Purtroppo ci si accorge delle cose, come anche delle persone, quando terminano oppure quando iniziano. Di esse non è facile oppure non è scontato avere una continua consapevolezza nello scorrere del loro tempo e della loro presenza. Ciò succede anche nei confronti di quel dono prezioso che la Chiesa ci consegna sotto il nome di “anno liturgico”. Nella sua apparente ripetitività, che potrebbe essere percepita, quindi vissuta, come un’abitudine, senza significatività e quindi senza incisività nella propria vita cristiana, intesa come una permanente e comunitaria educazione alla fede nel Risorto, l’anno liturgico è sempre da riscoprire, nonché da rivalorizzare di anno in anno.

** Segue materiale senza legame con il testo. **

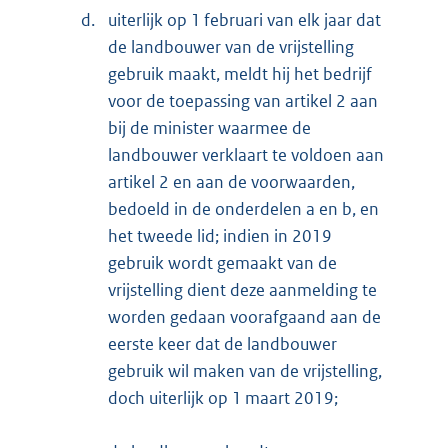
d.
uiterlijk op 1 februari van elk jaar dat
de landbouwer van de vrijstelling
gebruik maakt, meldt hij het bedrijf
voor de toepassing van artikel 2 aan
bij de minister waarmee de
landbouwer verklaart te voldoen aan
artikel 2 en aan de voorwaarden,
bedoeld in de onderdelen a en b, en
het tweede lid; indien in 2019
gebruik wordt gemaakt van de
vrijstelling dient deze aanmelding te
worden gedaan voorafgaand aan de
eerste keer dat de landbouwer
gebruik wil maken van de vrijstelling,
doch uiterlijk op 1 maart 2019;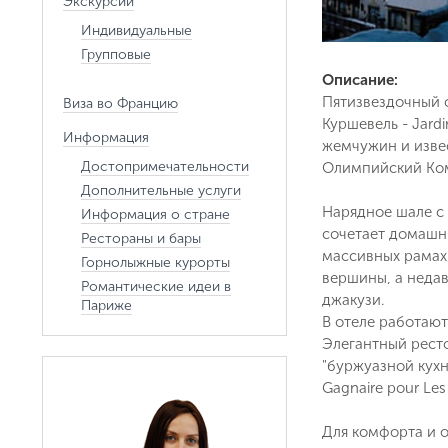
Экскурсии
Индивидуальные
Групповые
Описание:
Пятизвездочный о
Виза во Францию
Куршевель - Jard
Информация
жемчужин и извес
Достопримечательности
Олимпийский Ком
Дополнительные услуги
Нарядное шале с
Информация о стране
сочетает домашни
Рестораны и бары
массивных рамах
Горнолыжные курорты
вершины, а неда
Романтические идеи в
джакузи.
Париже
В отеле работают
Элегантный ресто
"буржуазной кухн
Gagnaire pour Le
Для комфорта и о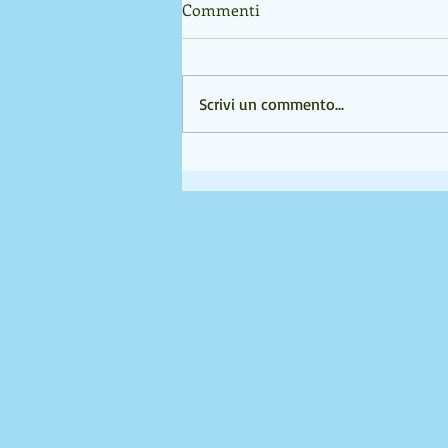
Commenti
Scrivi un commento...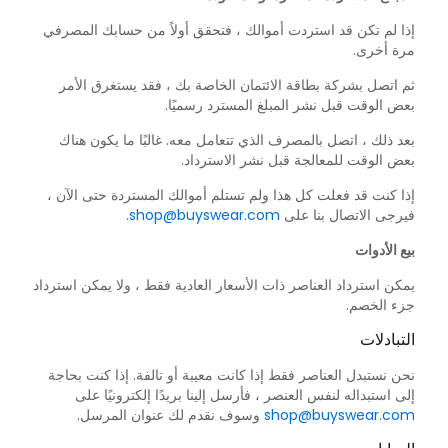
إذا لم تكن قد استردت أموالك ، فتحقق أولاً من حسابك المصرفي
مرة أخرى.
ثم اتصل بشركة بطاقة الائتمان الخاصة بك ، فقد يستغرق الأمر
بعض الوقت قبل نشر المبلغ المسترد رسميًا.
بعد ذلك ، اتصل بالمصرف الذي تتعامل معه. غالبًا ما يكون هناك
بعض الوقت للمعالجة قبل نشر الاسترداد.
إذا كنت قد فعلت كل هذا ولم تستلم أموالك المستردة حتى الآن ،
فيرجى الاتصال بنا على
shop@buyswear.com
.
بيع الأدوات
يمكن استرداد العناصر ذات الأسعار العادية فقط ، ولا يمكن استرداد
جزء الخصم.
التبادلات
نحن نستبدل العناصر فقط إذا كانت معيبة أو تالفة. إذا كنت بحاجة
إلى استبداله لنفس العنصر ، فأرسل إلينا بريدًا إلكترونيًا على
shop@buyswear.com
وسوف نقدم لك عنوان المرسل.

IL PERCORSO La comunità cresce e matura nella fede con l’anno liturgico; ma c’è anche un rapporto di “viceversa”, cioè esso cresce sempre più in profondità nella comunità cristiana se in essa si inserisce. Ci vuole una corretta e vera circolarità tra queste due realtà, cioè l’anno liturgico e la vita della comunità. In base alla storia dell’anno liturgico, si sa che esso si è formato gradualmente per arrivare alla sua composizione attuale. Come a dire che la Chiesa ha sì camminato, ma cercando di prendersi del tempo, di avere una gradualità e operando attraverso vari tentativi, apportando anche aggiornamenti, revisioni, cambiamenti per la stesura dell’anno liturgico. In questa prospettiva si può cogliere un metodo ecclesiale per l’azione pastorale anche nel nostro contesto attuale. È il metodo di lasciarsi effettivamente guidare dallo Spirito e dall’umanità inserita nella storia; è il metodo che non tiene particolarmente conto di noi, con le prospettive, le visuali di ciascuno di noi. Si tratta del metodo della “estroversione” e non dell’autoreferenzialità.

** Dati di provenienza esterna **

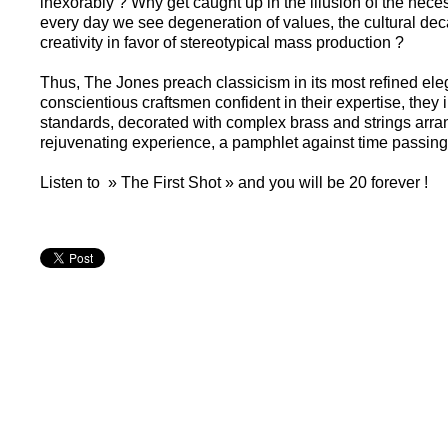
inexorably ? Why get caught up in the illusion of the nece
every day we see degeneration of values, the cultural dec
creativity in favor of stereotypical mass production ?
Thus, The Jones preach classicism in its most refined ele
conscientious craftsmen confident in their expertise, they i
standards, decorated with complex brass and strings arra
rejuvenating experience, a pamphlet against time passing
Listen to » The First Shot » and you will be 20 forever !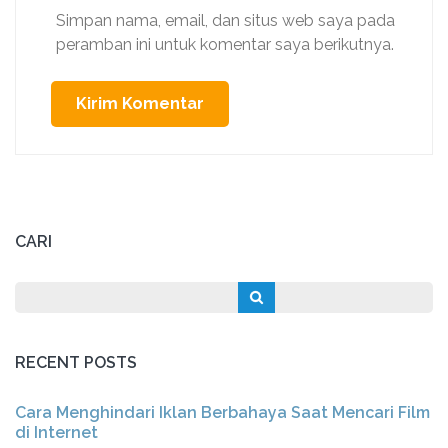
Simpan nama, email, dan situs web saya pada
peramban ini untuk komentar saya berikutnya.
CARI
RECENT POSTS
Cara Menghindari Iklan Berbahaya Saat Mencari Film
di Internet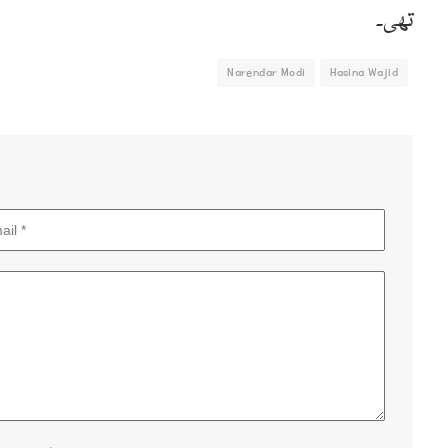
تھی۔
Narendar Modi
Hasina Wajid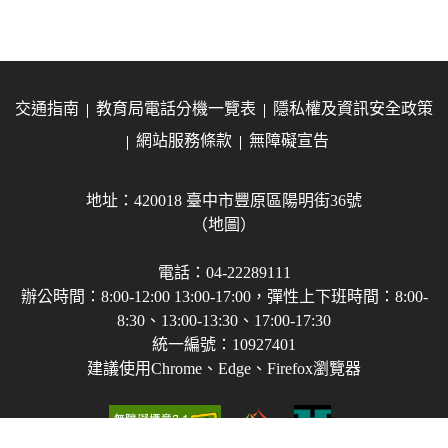
交通指南
教育局電話分機一覽表
隱私權及資訊安全政策
網站服務條款
無障礙宣告
地址：420018 臺中市豐原區陽明街36號
（地圖）
電話：04-22289111
辦公時間：8:00-12:00 13:00-17:00，彈性上下班時間：8:00-
8:30、13:00-13:30、17:00-17:30
統一編號：10927401
建議使用Chrome、Edge、Firefox瀏覽器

È il metodo del “lasciarsi fare”. Infatti l’anno liturgico è stato delineato sotto la guida dello Spirito, più che dai soggetti umani.

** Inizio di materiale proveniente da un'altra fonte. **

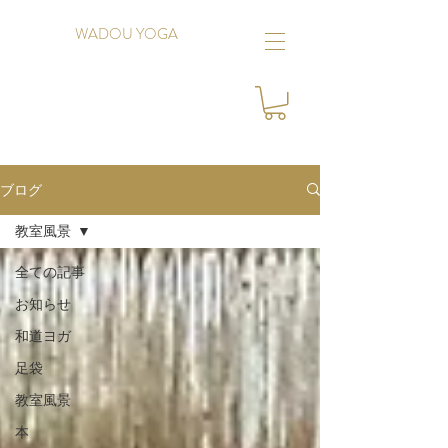
WADOU YOGA
ブログ
教室風景
全ての記事
お知らせ
和道ヨガ
足袋
教室風景
本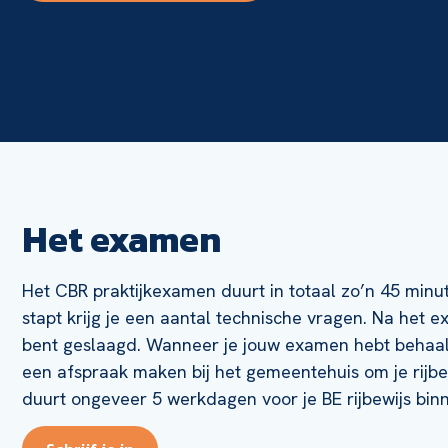
Het examen
Het CBR praktijkexamen duurt in totaal zo’n 45 minut
stapt krijg je een aantal technische vragen. Na het e
bent geslaagd. Wanneer je jouw examen hebt behaal
een afspraak maken bij het gemeentehuis om je rijbe
duurt ongeveer 5 werkdagen voor je BE rijbewijs binn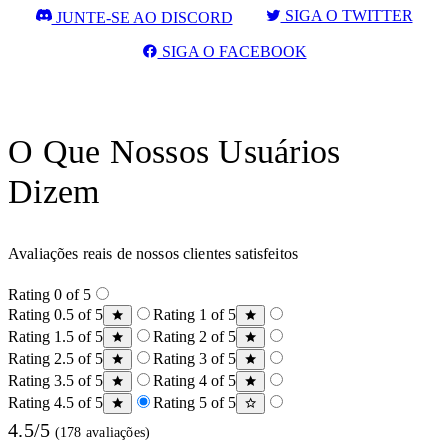
SIGA O TWITTER
JUNTE-SE AO DISCORD
SIGA O FACEBOOK
O Que Nossos Usuários
Dizem
Avaliações reais de nossos clientes satisfeitos
Rating 0 of 5
Rating 0.5 of 5
Rating 1 of 5
Rating 1.5 of 5
Rating 2 of 5
Rating 2.5 of 5
Rating 3 of 5
Rating 3.5 of 5
Rating 4 of 5
Rating 4.5 of 5
Rating 5 of 5
4.5/5
(178 avaliações)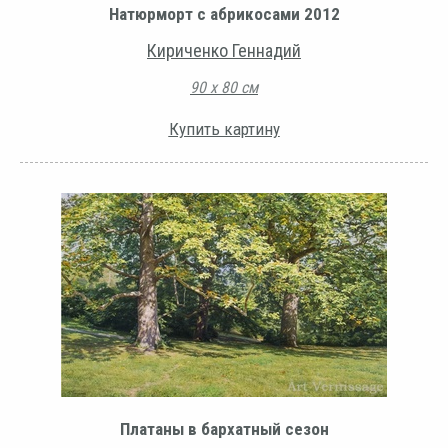
Натюрморт с абрикосами 2012
Кириченко Геннадий
90 х 80 см
Купить картину
Платаны в бархатный сезон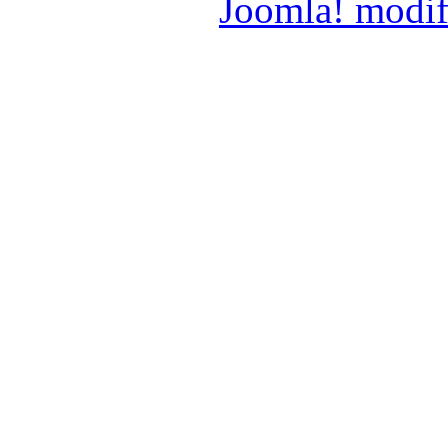
Joomla! modif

IDENTICI E DIVERSI Se l’anno liturgico non si è formato tutto e subito come lo celebriamo noi oggi, ciò può far sorgere in noi un animo colmo di pazienza, senza una certa qual frenesia; il tutto accompagnato con il fermo proposito di camminare. E poi, se l’anno liturgico sembrerebbe sempre uguale, però non sempre uguali siamo noi, ciascuno di noi. Infatti noi non siamo uguali all’anno scorso; possono cambiare le nostre situazioni, la nostra vita, i nostri desideri. Tenendo sempre presente, sotto gli occhi, ciò che la Chiesa oggi dice (“norma”) riguardo l’anno liturgico, c’è un classico libro intitolato “L’anno liturgico. Cristo festa della Chiesa. Storia, celebrazione, teologia, spiritualità, pastorale”. Di questo libro indico in particolare nel Capitolo VII i paragrafi 2 e 3. Lì la tesi è che l’anno liturgico è luogo di formazione della comunità cristiana. Attenzione: un luogo. Si tratta di formazione; è chiamata in causa la comunità cristiana.

NON TRASCURABILE Sono termini che vanno ben soppesati, su di essi bisognerebbe soffermarsi molto tempo e assumere il coraggio di una revisione riguardo alla modalità secondo cui viene “gestito” l’anno liturgico. Una domanda. Se l’anno liturgico ha il compito educativo in ordine alla formazione della comunità cristiana, perché andare alla ricerca d’altro? Perché avanzare altre proposte formative, con il rischio di trascurare la cura da dedicare all’anno liturgico come scuola permanente?